Please filter the data below down to the lines holding the string "meditation".

Extracted page text data
┌──

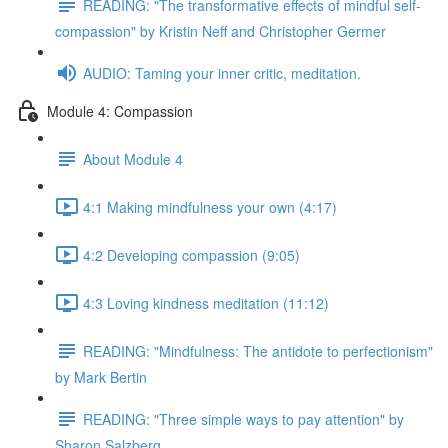
READING: "The transformative effects of mindful self-
compassion" by Kristin Neff and Christopher Germer
AUDIO: Taming your inner critic, meditation.
Module 4: Compassion
About Module 4
4:1 Making mindfulness your own (4:17)
4:2 Developing compassion (9:05)
4:3 Loving kindness meditation (11:12)
READING: "Mindfulness: The antidote to perfectionism"
by Mark Bertin
READING: "Three simple ways to pay attention" by
Sharon Salzberg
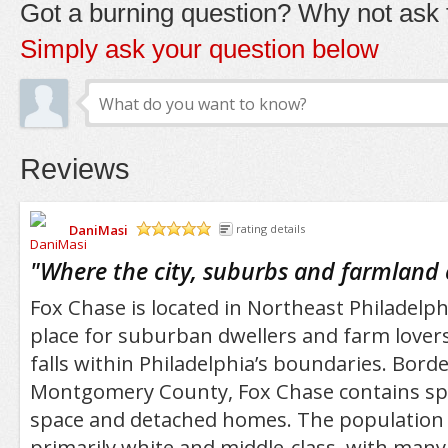
Got a burning question? Why not ask t
Simply ask your question below
Reviews
DaniMasi
rating details
/5
"
Where the city, suburbs and farmland
Fox Chase is located in Northeast Philadelphi
place for suburban dwellers and farm lovers
falls within Philadelphia’s boundaries. Bord
Montgomery County, Fox Chase contains sp
space and detached homes. The population o
primarily white and middle-class, with many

└──

■ OUTPUT OF THE TASK
AUDIO: Taming your inner critic, meditation.
4:3 Loving kindness meditation (11:12)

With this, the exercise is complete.